What is needed -> Lines with the word "item" in them are the ones to copy from the records.

Data to process Start Marker

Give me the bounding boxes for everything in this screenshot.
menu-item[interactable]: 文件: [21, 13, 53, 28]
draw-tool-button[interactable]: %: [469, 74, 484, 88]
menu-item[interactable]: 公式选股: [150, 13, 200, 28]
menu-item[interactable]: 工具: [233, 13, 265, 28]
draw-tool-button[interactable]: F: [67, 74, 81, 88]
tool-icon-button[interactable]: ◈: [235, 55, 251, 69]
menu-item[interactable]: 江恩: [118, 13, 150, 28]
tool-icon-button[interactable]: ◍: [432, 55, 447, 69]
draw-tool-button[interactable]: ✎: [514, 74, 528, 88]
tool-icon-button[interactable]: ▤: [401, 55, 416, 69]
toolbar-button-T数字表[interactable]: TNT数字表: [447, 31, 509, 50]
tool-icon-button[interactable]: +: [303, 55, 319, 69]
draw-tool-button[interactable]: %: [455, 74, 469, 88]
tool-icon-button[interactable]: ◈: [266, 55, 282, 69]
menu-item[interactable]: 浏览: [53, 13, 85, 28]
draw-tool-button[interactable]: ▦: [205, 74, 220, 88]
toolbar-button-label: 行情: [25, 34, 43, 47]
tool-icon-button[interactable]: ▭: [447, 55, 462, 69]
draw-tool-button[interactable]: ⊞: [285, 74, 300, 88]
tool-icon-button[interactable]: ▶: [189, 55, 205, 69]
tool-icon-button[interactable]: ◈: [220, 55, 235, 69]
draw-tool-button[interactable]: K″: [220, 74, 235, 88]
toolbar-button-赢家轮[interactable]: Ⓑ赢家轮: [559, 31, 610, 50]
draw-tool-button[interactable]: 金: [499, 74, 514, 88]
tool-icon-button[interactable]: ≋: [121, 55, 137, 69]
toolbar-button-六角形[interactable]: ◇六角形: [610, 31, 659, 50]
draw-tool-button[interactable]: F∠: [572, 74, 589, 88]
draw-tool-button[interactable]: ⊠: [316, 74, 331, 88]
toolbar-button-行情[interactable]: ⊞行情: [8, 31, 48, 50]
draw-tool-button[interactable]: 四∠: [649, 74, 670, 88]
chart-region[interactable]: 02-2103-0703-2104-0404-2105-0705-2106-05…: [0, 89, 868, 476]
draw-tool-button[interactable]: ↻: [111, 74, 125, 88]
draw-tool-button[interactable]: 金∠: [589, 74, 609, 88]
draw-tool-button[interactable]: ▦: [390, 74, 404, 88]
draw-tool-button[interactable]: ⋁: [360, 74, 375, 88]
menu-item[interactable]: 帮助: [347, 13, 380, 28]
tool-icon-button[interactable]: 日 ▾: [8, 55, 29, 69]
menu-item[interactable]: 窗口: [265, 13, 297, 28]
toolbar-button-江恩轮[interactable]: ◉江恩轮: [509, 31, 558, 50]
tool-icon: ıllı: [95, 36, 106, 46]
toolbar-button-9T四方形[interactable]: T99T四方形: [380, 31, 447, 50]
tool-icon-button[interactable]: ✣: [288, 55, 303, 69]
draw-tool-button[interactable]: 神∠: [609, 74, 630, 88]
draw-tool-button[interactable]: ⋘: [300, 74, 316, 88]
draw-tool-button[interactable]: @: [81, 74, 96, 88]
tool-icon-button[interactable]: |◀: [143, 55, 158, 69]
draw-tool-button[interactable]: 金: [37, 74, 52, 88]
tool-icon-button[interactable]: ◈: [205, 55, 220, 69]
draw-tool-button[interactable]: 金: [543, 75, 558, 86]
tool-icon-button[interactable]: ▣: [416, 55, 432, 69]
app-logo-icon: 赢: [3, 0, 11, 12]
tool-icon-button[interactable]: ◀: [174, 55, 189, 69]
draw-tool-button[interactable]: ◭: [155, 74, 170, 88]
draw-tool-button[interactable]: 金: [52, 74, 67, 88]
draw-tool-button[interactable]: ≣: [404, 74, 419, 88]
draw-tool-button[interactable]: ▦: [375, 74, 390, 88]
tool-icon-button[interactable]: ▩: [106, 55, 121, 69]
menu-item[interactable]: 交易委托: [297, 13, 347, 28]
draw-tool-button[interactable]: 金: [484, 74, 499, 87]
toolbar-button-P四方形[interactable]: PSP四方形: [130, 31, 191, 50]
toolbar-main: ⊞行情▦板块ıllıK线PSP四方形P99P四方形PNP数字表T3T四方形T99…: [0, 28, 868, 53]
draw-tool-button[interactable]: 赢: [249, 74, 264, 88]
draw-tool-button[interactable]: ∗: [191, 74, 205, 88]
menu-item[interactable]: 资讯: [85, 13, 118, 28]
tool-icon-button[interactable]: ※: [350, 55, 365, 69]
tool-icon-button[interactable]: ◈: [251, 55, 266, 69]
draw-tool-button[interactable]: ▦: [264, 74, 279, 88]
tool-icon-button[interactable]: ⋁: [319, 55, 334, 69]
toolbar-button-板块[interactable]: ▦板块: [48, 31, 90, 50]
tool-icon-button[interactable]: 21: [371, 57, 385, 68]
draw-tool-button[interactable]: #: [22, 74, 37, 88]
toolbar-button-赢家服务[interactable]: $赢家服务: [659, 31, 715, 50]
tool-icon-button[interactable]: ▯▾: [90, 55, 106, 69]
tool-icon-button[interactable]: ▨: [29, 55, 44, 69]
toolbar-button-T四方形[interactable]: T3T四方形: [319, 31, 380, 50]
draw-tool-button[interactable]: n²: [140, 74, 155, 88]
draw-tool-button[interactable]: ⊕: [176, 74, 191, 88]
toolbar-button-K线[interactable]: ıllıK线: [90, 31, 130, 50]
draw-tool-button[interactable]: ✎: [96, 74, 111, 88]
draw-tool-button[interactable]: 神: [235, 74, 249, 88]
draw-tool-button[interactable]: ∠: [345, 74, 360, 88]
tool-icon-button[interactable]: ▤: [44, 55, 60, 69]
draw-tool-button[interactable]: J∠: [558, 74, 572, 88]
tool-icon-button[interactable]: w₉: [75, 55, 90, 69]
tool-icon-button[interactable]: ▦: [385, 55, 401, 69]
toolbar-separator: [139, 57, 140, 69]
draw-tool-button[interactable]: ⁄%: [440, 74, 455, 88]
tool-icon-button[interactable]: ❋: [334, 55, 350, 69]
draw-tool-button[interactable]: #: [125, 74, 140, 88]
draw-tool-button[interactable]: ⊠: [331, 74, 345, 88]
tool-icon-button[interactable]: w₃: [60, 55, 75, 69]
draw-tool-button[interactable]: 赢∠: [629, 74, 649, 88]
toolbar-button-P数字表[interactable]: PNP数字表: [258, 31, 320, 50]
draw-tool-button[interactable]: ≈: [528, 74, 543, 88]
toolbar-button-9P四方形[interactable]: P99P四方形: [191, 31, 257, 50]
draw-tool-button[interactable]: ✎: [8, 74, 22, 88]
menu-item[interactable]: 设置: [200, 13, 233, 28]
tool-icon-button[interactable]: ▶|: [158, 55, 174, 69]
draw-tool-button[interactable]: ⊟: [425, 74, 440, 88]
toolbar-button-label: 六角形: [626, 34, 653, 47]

Data to process End Marker

Result for this exercise ->
menu-item[interactable]: 文件: [21, 13, 53, 28]
menu-item[interactable]: 公式选股: [150, 13, 200, 28]
menu-item[interactable]: 工具: [233, 13, 265, 28]
menu-item[interactable]: 江恩: [118, 13, 150, 28]
menu-item[interactable]: 浏览: [53, 13, 85, 28]
menu-item[interactable]: 帮助: [347, 13, 380, 28]
menu-item[interactable]: 窗口: [265, 13, 297, 28]
menu-item[interactable]: 交易委托: [297, 13, 347, 28]
menu-item[interactable]: 资讯: [85, 13, 118, 28]
menu-item[interactable]: 设置: [200, 13, 233, 28]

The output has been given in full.